:: GOAL OF THE EXERCISE ::
Images do not belong in the copy. Retype all the entries below exactly.

Extracted page text data:
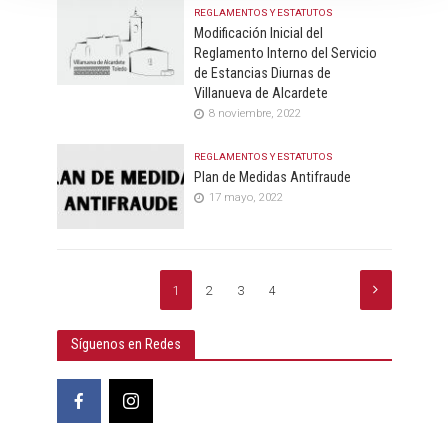
REGLAMENTOS Y ESTATUTOS
Modificación Inicial del
Reglamento Interno del Servicio
de Estancias Diurnas de
Villanueva de Alcardete
8 noviembre, 2022
REGLAMENTOS Y ESTATUTOS
Plan de Medidas Antifraude
17 mayo, 2022
1
2
3
4
Síguenos en Redes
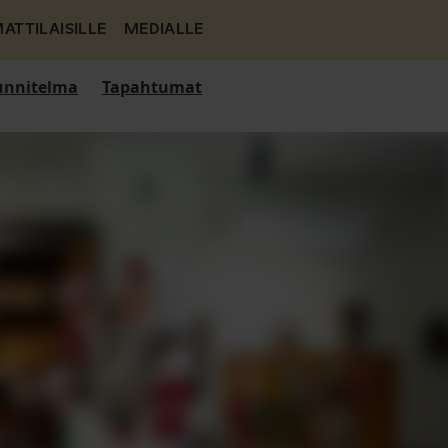
ATTILAISILLE
MEDIALLE
nnitelma
Tapahtumat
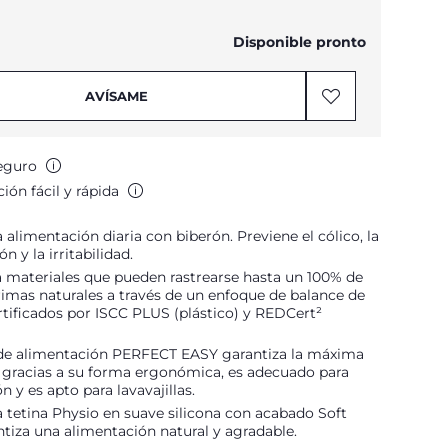
Disponible pronto
AVÍSAME
eguro
ión fácil y rápida
a alimentación diaria con biberón. Previene el cólico, la
n y la irritabilidad.
 materiales que pueden rastrearse hasta un 100% de
imas naturales a través de un enfoque de balance de
tificados por ISCC PLUS (plástico) y REDCert²
 de alimentación PERFECT EASY garantiza la máxima
 gracias a su forma ergonómica, es adecuado para
ón y es apto para lavavajillas.
a tetina Physio en suave silicona con acabado Soft
tiza una alimentación natural y agradable.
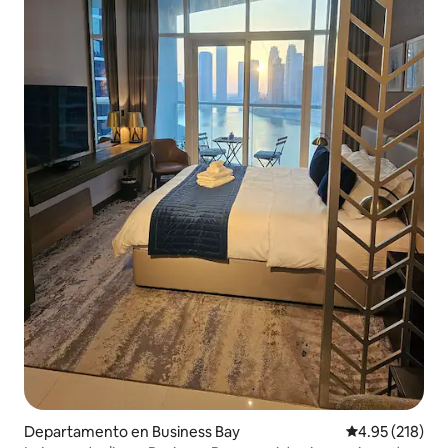
Departamento en Business Bay
Calificación p
4.95 (218)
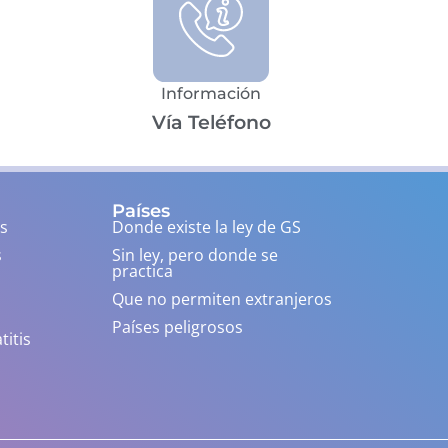
Información
Vía Teléfono
Países
s
Donde existe la ley de GS
s
Sin ley, pero donde se
practica
Que no permiten extranjeros
Países peligrosos
titis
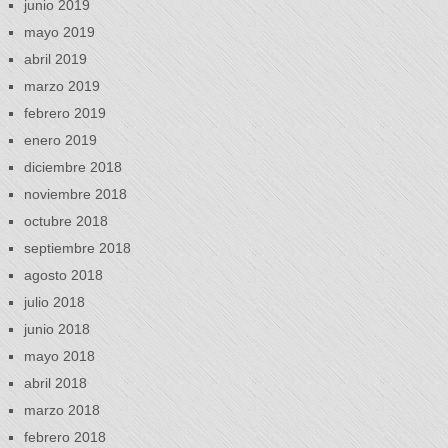
junio 2019
mayo 2019
abril 2019
marzo 2019
febrero 2019
enero 2019
diciembre 2018
noviembre 2018
octubre 2018
septiembre 2018
agosto 2018
julio 2018
junio 2018
mayo 2018
abril 2018
marzo 2018
febrero 2018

:: EXERCISE OUTPUT ::
REGLAMENTOS Y ESTATUTOS
Modificación Inicial del
Reglamento Interno del Servicio
de Estancias Diurnas de
Villanueva de Alcardete
8 noviembre, 2022
REGLAMENTOS Y ESTATUTOS
Plan de Medidas Antifraude
17 mayo, 2022
1
2
3
4
Síguenos en Redes
ATTILAISILLE
MEDIALLE
nnitelma
Tapahtumat
Disponible pronto
AVÍSAME
eguro
ión fácil y rápida
a alimentación diaria con biberón. Previene el cólico, la
n y la irritabilidad.
 materiales que pueden rastrearse hasta un 100% de
imas naturales a través de un enfoque de balance de
tificados por ISCC PLUS (plástico) y REDCert²
 de alimentación PERFECT EASY garantiza la máxima
 gracias a su forma ergonómica, es adecuado para
ón y es apto para lavavajillas.
a tetina Physio en suave silicona con acabado Soft
tiza una alimentación natural y agradable.
Departamento en Business Bay
Calificación p
4.95 (218)
Información
Vía Teléfono
Países
s
Donde existe la ley de GS
s
Sin ley, pero donde se
practica
Que no permiten extranjeros
Países peligrosos
titis
junio 2019
mayo 2019
abril 2019
marzo 2019
febrero 2019
enero 2019
diciembre 2018
noviembre 2018
octubre 2018
septiembre 2018
agosto 2018
julio 2018
junio 2018
mayo 2018
abril 2018
marzo 2018
febrero 2018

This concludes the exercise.